Listening to Jessica’s rant about how she was going to be a spinster forever – did people still use that word? – I decided to text my sulking affianced:
Can you do something about this?
He dug his phone out of his pocket, an act that was so bizarrely sexy, it mesmerized me for a solid three seconds, then read my missive. His face remained impassive as he typed.
A second later, my phone chimed.
Why would I do that? It’s getting you hot.
What? I turned and stabbed him with an appalled expression, then typed back, my fingers flying over the keyboard:
Wrong kind of hot, mister. This kind of hot leaves bodies in its wake. It takes no prisoners.

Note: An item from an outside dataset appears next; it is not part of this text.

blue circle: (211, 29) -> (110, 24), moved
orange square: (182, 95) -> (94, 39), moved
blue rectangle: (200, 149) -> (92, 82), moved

It’s very… testy.
“The minute you try to get married,” Jessica continued, her rant a never-ending drone of threats and complaints, kind of like I imagined the life of an IRS agent might be, “I will rip your dress to shreds the night before your wedding day and, and —”

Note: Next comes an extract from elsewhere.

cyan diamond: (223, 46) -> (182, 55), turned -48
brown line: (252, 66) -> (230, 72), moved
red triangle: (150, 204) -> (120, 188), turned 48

Reyes was apparently getting hot as well. He offered me a quick wink, his ridiculously long lashes making his mocha eyes sparkle in the early morning sun, then tossed a deadly glare over his shoulder. Jessica’s eyes widened at his unprecedented attention, and the yapping stopped immediately. Deciding to pout in silence, she let her fiery red hair fall over her shoulders as she crossed her arms at her chest and stared out the window.
With a satisfied smile, I typed,
I owe you.
I know.
Do you take payments?
I have several installment plans. We can hammer out the details when we get home.
My insides jumped in delight. Gawd, it was hard to stay mad at him.